JP 63-96407 (page 2-3, FIG. 1) JP-A-4-161701 (page 3-4, FIG. 2) JP-A-6-331106 (page 3-4, FIG. 1)

  As described above, in a fluidized bed furnace provided with a conventional rectifying plate, when non-combustible material or the like accumulates on the rectifying plate to cause a fluid flow failure of the fluidized medium, the operation of the fluidized bed furnace is stopped. For this reason, the fluidized bed furnace reliability is improved by eliminating the fluid flow failure of the fluidized medium due to the accumulation of non-combustible materials on the current plate, and suppressing the shutdown of the fluidized bed furnace due to the fluid flow failure of the fluidized medium. Need to improve.

  On the other hand, other conventional fluidized bed furnaces such as Patent Documents 1 to 3 do not take into account the poor flow of the fluidized medium due to accumulation of incombustibles on the rectifying plate, and incombustibles accumulate on the rectifying plate. The reliability of the fluidized bed furnace cannot be improved by eliminating the fluidity failure of the fluidized medium caused by the operation and suppressing the operation stop of the fluidized bed furnace due to the fluidity failure of the fluidized medium.

  An object of the present invention is to improve the reliability of a fluidized bed furnace.

  The fluidized bed furnace of the present invention is provided with a furnace section for performing combustion, an air diffuser section provided on the bottom side of the furnace section for blowing out air for fluidizing the fluid medium, and a lower portion of the air diffuser section. An extraction part for extracting contents in the furnace part, a rectifying plate installed in the extraction part and capable of expanding and reducing the opening area of the opening part, and an opening area of the opening part of the rectifying plate being enlarged and reduced A rectifying plate driving means for reducing, a first temperature detecting means for detecting a temperature on the furnace side of the rectifying plate, and a second temperature detection for detecting a temperature on the outlet portion side of the extraction part from the rectifying plate Means for driving the rectifying plate driving means according to the temperature difference between the temperature detected by the first temperature detecting means and the temperature detected by the second temperature detecting means. .

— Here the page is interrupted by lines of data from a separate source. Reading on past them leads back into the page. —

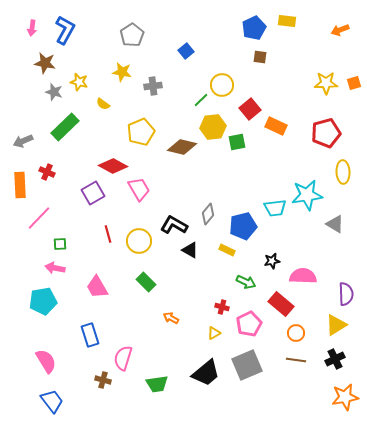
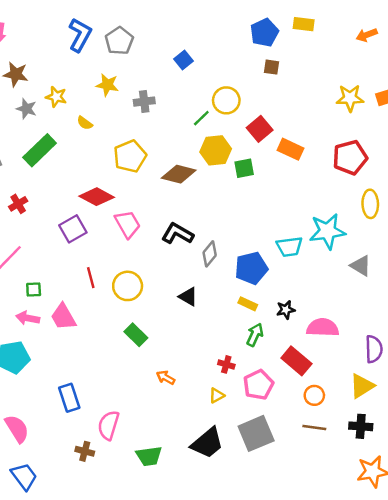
blue L-shape: (65, 30) -> (80, 35), moved
red cross: (47, 172) -> (18, 204), turned 35
black L-shape: (174, 225) -> (178, 234), moved
yellow rectangle: (227, 250) -> (248, 304), moved
green arrow: (246, 282) -> (255, 335), turned -90
pink trapezoid: (97, 287) -> (63, 317), moved
black cross: (335, 359) -> (361, 426), turned 30

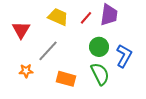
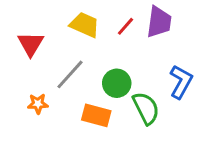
green circle: (99, 47) -> (117, 83), moved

The rectifying plate has a shape in which a plurality of fin portions project radially from the central portion toward the side wall of the extraction portion, and a space between adjacent fin portions of the plurality of fin portions is an opening. The configuration. Further, the side wall of the extraction portion has a double wall structure of an outer wall and an inner wall, and at least one of the plurality of fin portions reaches the outer wall of the extraction portion, and the fin portion reaching the outer wall of the extraction portion A rectifying plate driving means provided outside the extraction portion is connected.
By adopting such a configuration, for example, the temperature difference between the temperature detected by the first temperature detecting means and the temperature detected by the second temperature detecting means deviates from a preset value or range, so that By detecting the flow failure of the fluid medium due to the accumulation of non-combustible material on the surface and expanding the opening area of the opening of the current plate, the non-combustible material deposited on the current plate is dropped and removed from the opening. Can do. Therefore, the flow failure of the fluidized medium due to the accumulation of incombustibles on the rectifying plate can be eliminated, the operation stop of the fluidized bed furnace due to the fluid flow failure of the fluidized medium can be suppressed, and the reliability of the fluidized bed furnace can be improved.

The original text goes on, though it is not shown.